INPUT:

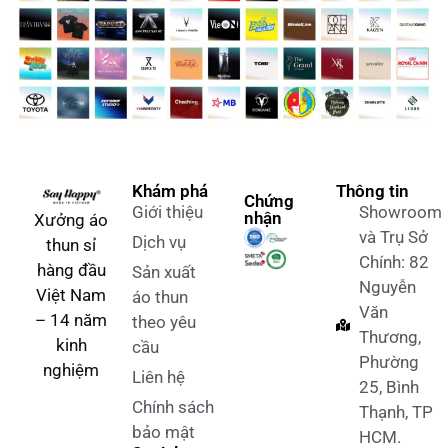
Khám phá
Thông tin
Chứng
Giới thiệu
Showroom
nhận
Xưởng áo
và Trụ Sở
Dịch vụ
thun sỉ
Chính: 82
hàng đầu
Sản xuất
Nguyễn
Việt Nam
áo thun
Văn
– 14 năm
theo yêu
Thương,
kinh
cầu
Phường
nghiệm
Liên hệ
25, Bình
Chính sách
Thạnh, TP
bảo mật
HCM.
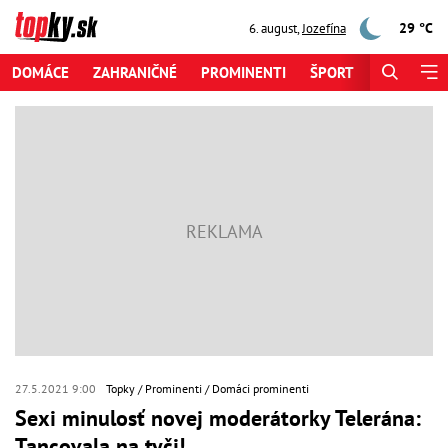
29 °C
6. august
,
Jozefína
DOMÁCE
ZAHRANIČNÉ
PROMINENTI
ŠPORT
ZAUJÍMAV
27.5.2021 9:00
Topky
Prominenti
Domáci prominenti
Sexi minulosť novej moderátorky Telerána:
Tancovala na tyči!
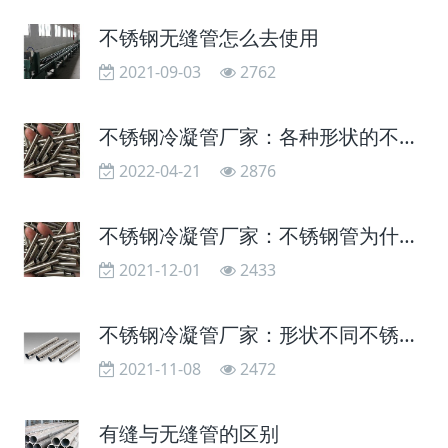
不锈钢无缝管怎么去使用
2021-09-03
2762
不锈钢冷凝管厂家：各种形状的不锈钢冷凝管的作用有什么不同
2022-04-21
2876
不锈钢冷凝管厂家：不锈钢管为什么不能和碳钢管堆一起
2021-12-01
2433
不锈钢冷凝管厂家：形状不同不锈钢冷凝管的作用不同
2021-11-08
2472
有缝与无缝管的区别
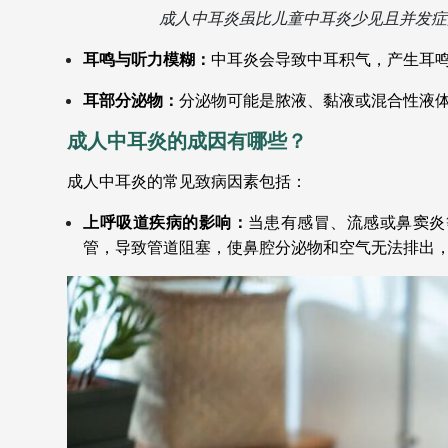
成人中耳炎虽比儿童中耳炎少见且并发症
耳鸣与听力模糊：
中耳炎会导致中耳积气，产生耳
耳部分泌物：
分泌物可能是脓液、黏液或混合性液
成人中耳炎的成因有哪些？
成人中耳炎的常见致病因素包括：
上呼吸道疾病的影响：
当患有感冒、流感或鼻窦炎
管，导致管道阻塞，使鼻腔分泌物和空气无法排出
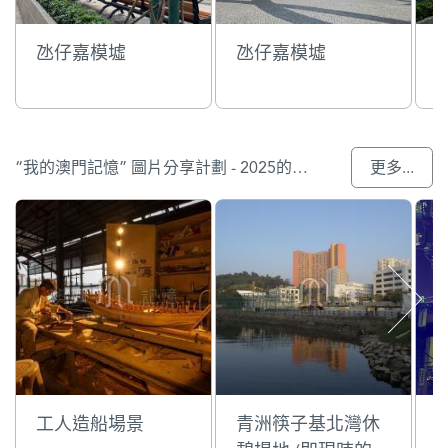
氹仔嘉模墟
氹仔嘉模墟
“我的澳門記憶” 圖片分享計劃 - 2025的入選作品
更多...
工人造船場景
青洲筷子基北灣休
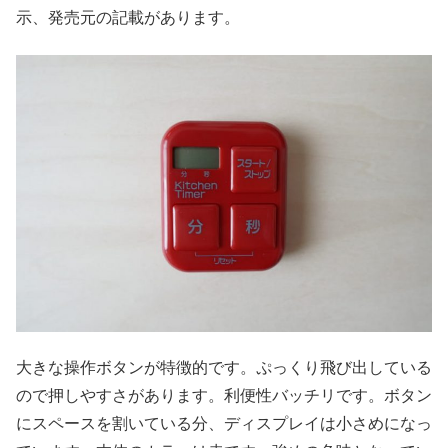
示、発売元の記載があります。
大きな操作ボタンが特徴的です。ぷっくり飛び出している
ので押しやすさがあります。利便性バッチリです。ボタン
にスペースを割いている分、ディスプレイは小さめになっ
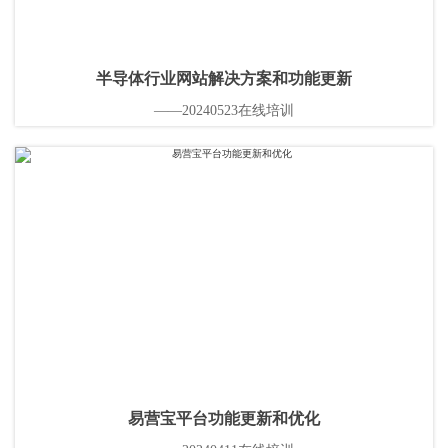
半导体行业网站解决方案和功能更新
——20240523在线培训
易营宝平台功能更新和优化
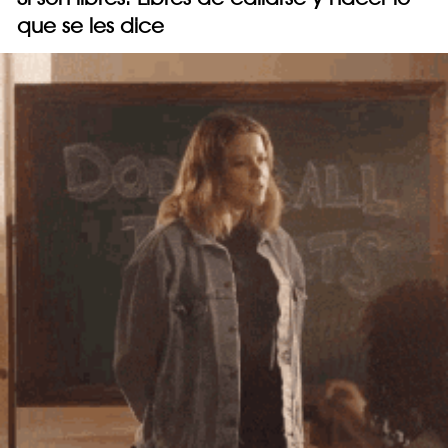
que se les dice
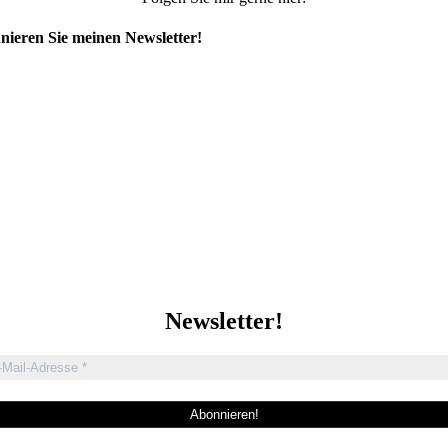
ieren Sie meinen Newsletter!
Newsletter!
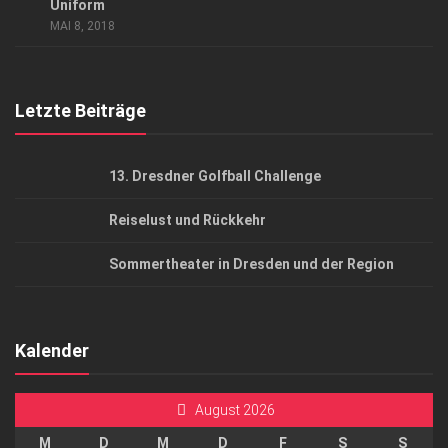
AGB
Uniform
MAI 8, 2018
Top Gesundheitsforum Dresden / Ostsachsen
Mediadaten
Letzte Beiträge
13. Dresdner Golfball Challenge
Reiselust und Rückkehr
Sommertheater in Dresden und der Region
Kalender
August 2026
M
D
M
D
F
S
S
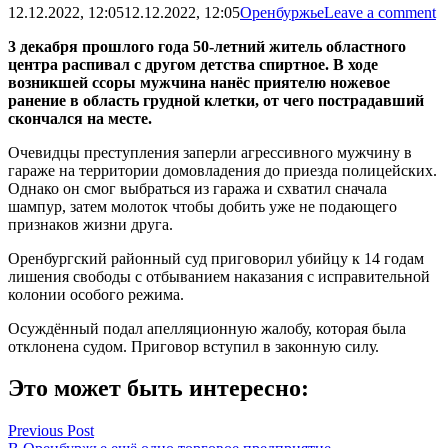
12.12.2022, 12:05
12.12.2022, 12:05
Оренбуржье
Leave a comment
3 декабря прошлого года 50-летний житель областного
центра распивал с другом детства спиртное. В ходе
возникшей ссоры мужчина нанёс приятелю ножевое
ранение в область грудной клетки, от чего пострадавший
скончался на месте.
Очевидцы преступления заперли агрессивного мужчину в
гараже на территории домовладения до приезда полицейских.
Однако он смог выбраться из гаража и схватил сначала
шампур, затем молоток чтобы добить уже не подающего
признаков жизни друга.
Оренбургский районный суд приговорил убийцу к 14 годам
лишения свободы с отбыванием наказания с исправительной
колонии особого режима.
Осуждённый подал апелляционную жалобу, которая была
отклонена судом. Приговор вступил в законную силу.
Это может быть интересно:
Навигация
Previous Post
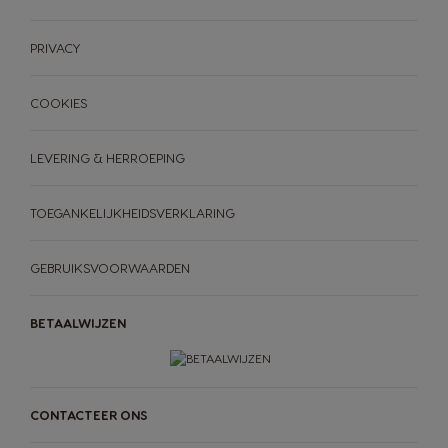
PRIVACY
COOKIES
LEVERING & HERROEPING
TOEGANKELIJKHEIDSVERKLARING
GEBRUIKSVOORWAARDEN
BETAALWIJZEN
CONTACTEER ONS
MACHINES
DRANKEN
ACCESSOIRES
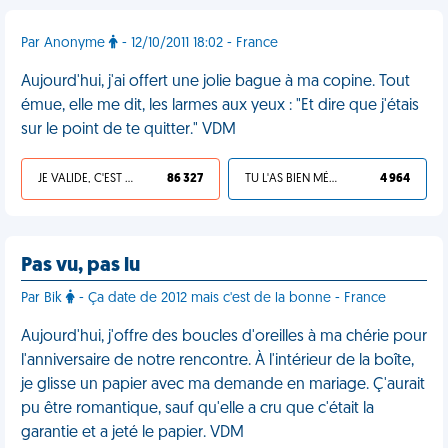
Par Anonyme
- 12/10/2011 18:02 - France
Aujourd'hui, j'ai offert une jolie bague à ma copine. Tout
émue, elle me dit, les larmes aux yeux : "Et dire que j'étais
sur le point de te quitter." VDM
JE VALIDE, C'EST UNE VDM
86 327
TU L'AS BIEN MÉRITÉ
4 964
Pas vu, pas lu
Par Bik
- Ça date de 2012 mais c'est de la bonne - France
Aujourd'hui, j'offre des boucles d'oreilles à ma chérie pour
l'anniversaire de notre rencontre. À l'intérieur de la boîte,
je glisse un papier avec ma demande en mariage. Ç'aurait
pu être romantique, sauf qu'elle a cru que c'était la
garantie et a jeté le papier. VDM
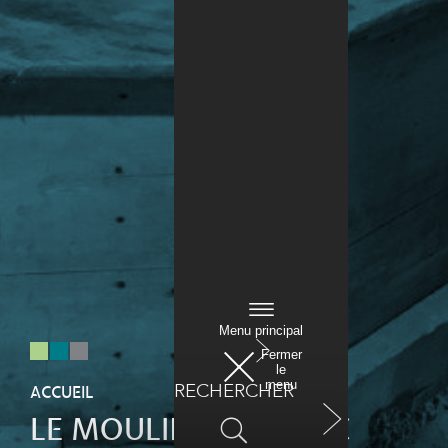
Menu
principal
Fermer
le
menu
RECHERCHER
ACCUEIL
LE MOULIN DE VITRAC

DIRECTIONS FOR THIS TASK: Everything from the line with "Осуждённый подал апелляционную" through the line with "JE VALIDE, C'EST UNE VDM" in the material above should be transcribed exactly, except the pictures.

THE ANSWER:
Осуждённый подал апелляционную жалобу, которая была
отклонена судом. Приговор вступил в законную силу.
Это может быть интересно:
Навигация
Previous Post
PRIVACY
COOKIES
LEVERING & HERROEPING
TOEGANKELIJKHEIDSVERKLARING
GEBRUIKSVOORWAARDEN
BETAALWIJZEN
CONTACTEER ONS
MACHINES
DRANKEN
ACCESSOIRES
Par Anonyme
- 12/10/2011 18:02 - France
Aujourd'hui, j'ai offert une jolie bague à ma copine. Tout
émue, elle me dit, les larmes aux yeux : "Et dire que j'étais
sur le point de te quitter." VDM
JE VALIDE, C'EST UNE VDM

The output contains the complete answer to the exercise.